■ Required action ■
In the copy, include no pictures, but reproduce every record exactly.

■ Exercise materials ■
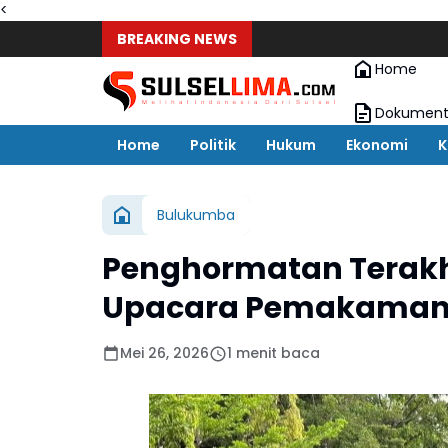
<
BREAKING NEWS
Home
Dokument
Home
Politik
Hukum
Ekonomi
K
Bulukumba
Penghormatan Terakhi
Upacara Pemakaman D
Mei 26, 2026
1 menit baca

■ Result of the exercise ■
<
BREAKING NEWS
Home
Dokument
Home
Politik
Hukum
Ekonomi
K
Bulukumba
Penghormatan Terakhi
Upacara Pemakaman D
Mei 26, 2026
1 menit baca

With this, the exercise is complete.